Jones goes on to say that because our scientific code base lacks solid numerical software engineering foundations, it potentially puts correctness and performance at risk when major renovation or parallelization of the code is required. Read the Full Story.
This ZDNet article [http://www.zdnet.co.uk/news/it-strategy/2010/01/28/are-we-taking-supercomputing-code-seriously-40004192/] was originally written a year ago (and discussed at the time on InsideHPC [http://insidehpc.com/2010/01/31/andrews-corner-scientific-codes-and-their-creators/]).
The core point of the article is about finding the right balance of software engineering expertise in large scientific applications. Enough to trust the results but not over-engineered to swamp the science effort.
It is interesting that it has re-surfaced a year later, when activities such as the European Exascale Software Initiative (EESI [http://www.eesi-project.eu]) are exploring the same issues of finding the right software engineering balance in the quest for viable exascale software.
Thanks, Andrew.
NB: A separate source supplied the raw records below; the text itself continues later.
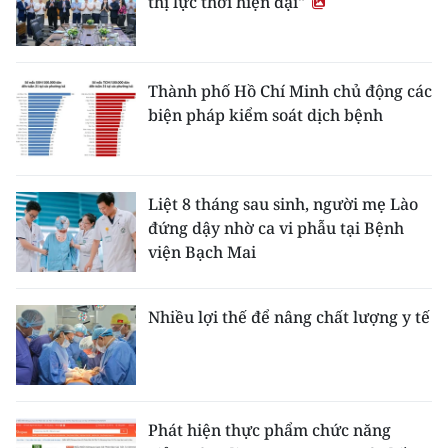
thị lực thời hiện đại"
Thành phố Hồ Chí Minh chủ động các
biện pháp kiểm soát dịch bệnh
Liệt 8 tháng sau sinh, người mẹ Lào
đứng dậy nhờ ca vi phẫu tại Bệnh
viện Bạch Mai
Nhiều lợi thế để nâng chất lượng y tế
Phát hiện thực phẩm chức năng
I did not know about the previous post. Your ZDNet story was sent to me this weekend by someone who urged me to write about it.
As you say, scientists are not multi-discipline and are not expected to write wonderful programs. Attempting to convert scientific formulas to sometimes complex language constructs is not easy and the scientist may have to reduce the formulas to more basic mathematical components. Very often they do not have the time to do that or write the program and sometimes an external person at a college, university or working at home is utilised, providing the person is approved to have knowledge of the project or the specific formulas at all. Regarding the numerical software engineering foundations, a compiler, VM or run-time system often have a selectable facility to activate a difference reducing method to negate a large part of the effect of the calc excess or variance compulsorily fitted to the computing device and this method of introducing increases in accuracy of results can be user selected in some versions. Where it is not built-in to the software it can be manually coded in to a program by the author using popular methods like R.E.C, R.X.E, PLITAR or NITARCAL and some can be obtained as a collection of libraries from a national institution or on the internet (details can be supplied). Some of the libraries and code providing conformance to IEEE-854 and 754 standards are getting out of date as new or alternative computer types have been introduced in past years and the institution, ministry or department may not have commissioned them to be ported over to some computers and enumerators. Accuracy of results and producing something that is acceptable to the persons having oversight of the project is paramount in being able to justify the continuing of a project and the necessary financing of it in order to satisfy the commissioning body.
We cannot afford to continue to allow amateurs to write computationally intensive scientific codes. They are part of the reason we are not getting to efficient terascale computing much less peta and exa.